Picasso’s ‘Guernica’ Undergoes Robotic Checkup

Pablo Picasso’s iconic “Guernica” is undergoing a robotic health check as the renowned painting marks its 75th anniversary.

Guernica is one of the most iconic paintings in the world. Photo: Wikipedia.com
Guernica is one of the most iconic paintings in the world. Photo: Wikipedia.com

A specialized machine that relies on infrared and ultraviolet photography is taking thousands of microscopic shots of the oil-on-canvass masterpiece.
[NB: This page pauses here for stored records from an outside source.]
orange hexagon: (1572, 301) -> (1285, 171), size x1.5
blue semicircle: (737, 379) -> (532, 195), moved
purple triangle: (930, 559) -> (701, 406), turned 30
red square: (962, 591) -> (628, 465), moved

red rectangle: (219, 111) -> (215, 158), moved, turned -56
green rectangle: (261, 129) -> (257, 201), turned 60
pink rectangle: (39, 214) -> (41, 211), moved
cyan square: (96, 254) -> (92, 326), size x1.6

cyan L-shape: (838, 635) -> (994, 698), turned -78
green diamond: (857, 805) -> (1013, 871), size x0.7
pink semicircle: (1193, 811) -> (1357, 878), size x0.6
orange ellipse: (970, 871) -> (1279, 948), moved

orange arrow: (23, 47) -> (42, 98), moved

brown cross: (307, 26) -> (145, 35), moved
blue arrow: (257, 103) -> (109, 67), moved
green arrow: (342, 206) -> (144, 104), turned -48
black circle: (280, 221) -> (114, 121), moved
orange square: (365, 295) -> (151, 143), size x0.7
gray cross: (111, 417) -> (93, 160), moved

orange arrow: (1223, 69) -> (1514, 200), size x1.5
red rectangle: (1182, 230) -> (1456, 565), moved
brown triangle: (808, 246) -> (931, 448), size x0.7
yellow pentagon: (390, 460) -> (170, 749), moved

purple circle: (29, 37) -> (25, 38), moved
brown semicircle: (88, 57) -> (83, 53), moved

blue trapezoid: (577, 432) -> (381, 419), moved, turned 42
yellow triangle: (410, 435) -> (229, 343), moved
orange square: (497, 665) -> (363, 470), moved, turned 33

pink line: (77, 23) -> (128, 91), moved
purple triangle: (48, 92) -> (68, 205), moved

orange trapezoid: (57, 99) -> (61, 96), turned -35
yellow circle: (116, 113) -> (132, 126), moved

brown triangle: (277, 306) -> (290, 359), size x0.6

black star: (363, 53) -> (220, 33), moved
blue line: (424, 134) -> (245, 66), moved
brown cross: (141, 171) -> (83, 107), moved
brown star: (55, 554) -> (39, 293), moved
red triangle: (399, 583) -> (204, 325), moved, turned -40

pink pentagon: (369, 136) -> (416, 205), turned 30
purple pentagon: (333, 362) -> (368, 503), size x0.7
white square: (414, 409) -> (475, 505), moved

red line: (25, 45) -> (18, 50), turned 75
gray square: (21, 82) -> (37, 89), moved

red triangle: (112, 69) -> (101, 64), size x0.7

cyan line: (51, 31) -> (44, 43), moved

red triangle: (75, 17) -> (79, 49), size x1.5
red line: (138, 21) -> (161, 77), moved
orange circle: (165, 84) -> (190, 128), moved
Dubbed “Pablito,” the robotic mechanism is scanning the painting each Tuesday when the Reina Sofia Museum in Madrid, which houses the work, is closed to the public, according to media reports.

The machine will allow museum officials to detect scratches, bubbles and other damage not readily visible.

The acclaimed work of art, depicting tormented human and animal figures, was inspired by the destruction of the historic Basque town of Guernica.

Guernica was leveled on April 26, 1937, in a blitzkrieg attack by the Condor Legion of the Nazi Luftwaffe during the Spanish Civil War. Casualty figures have varied over the years. The Basque government has said that more than 1,600 people were killed.

The savage assault, which involved multiple bombing runs, horrified the world and prompted Picasso to create his antiwar masterpiece.